§ TASK TO COMPLETE
Return the records exactly as they stand, and keep the pictures out of the copy.

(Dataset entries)
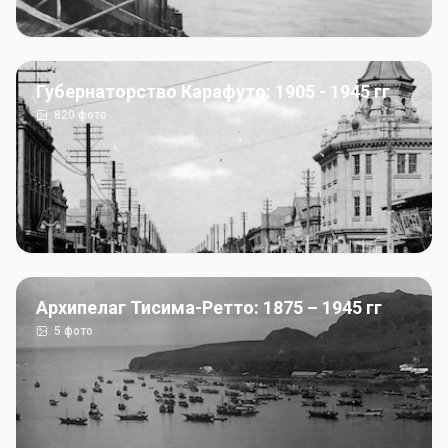
Губернаторство Карафуто: 1905 - 1945 гг
820
фото
Архипелаг Тисима-Ретто: 1875 – 1945 гг
5
фото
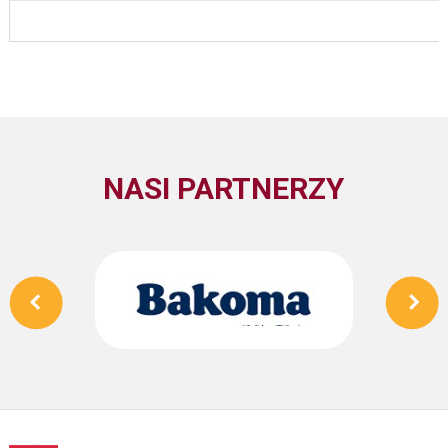
NASI PARTNERZY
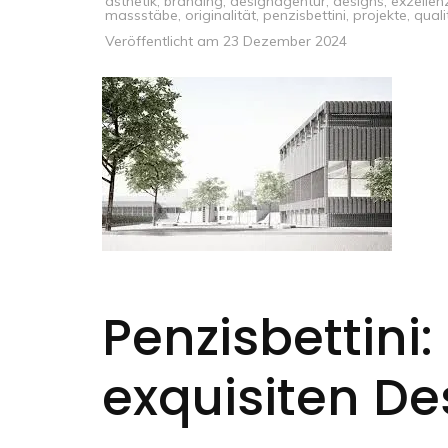
ästhetik
,
branding
,
designagentur
,
designs
,
exzellen
massstäbe
,
originalität
,
penzisbettini
,
projekte
,
quali
Veröffentlicht am
23 Dezember 2024
Penzisbettini:
exquisiten De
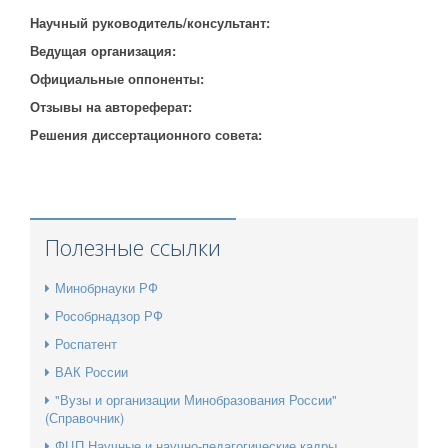
Научный руководитель/консультант:
Ведущая организация:
Официальные оппоненты:
Отзывы на автореферат:
Решения диссертационного совета:
Полезные ссылки
Минобрнауки РФ
Рособрнадзор РФ
Роспатент
ВАК России
"Вузы и организации Минобразования России"
(Справочник)
ФЦП Научные и научно-педагогические кадры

§ SOLUTION TO THIS TASK
Губернаторство Карафуто: 1905 - 1945 гг
820
фото
Архипелаг Тисима-Ретто: 1875 – 1945 гг
5
фото
NASI PARTNERZY
ästhetik
,
branding
,
designagentur
,
designs
,
exzellen
massstäbe
,
originalität
,
penzisbettini
,
projekte
,
quali
Veröffentlicht am
23 Dezember 2024
Penzisbettini:
exquisiten De
Научный руководитель/консультант:
Ведущая организация:
Официальные оппоненты:
Отзывы на автореферат:
Решения диссертационного совета:
Полезные ссылки
Минобрнауки РФ
Рособрнадзор РФ
Роспатент
ВАК России
"Вузы и организации Минобразования России"
(Справочник)
ФЦП Научные и научно-педагогические кадры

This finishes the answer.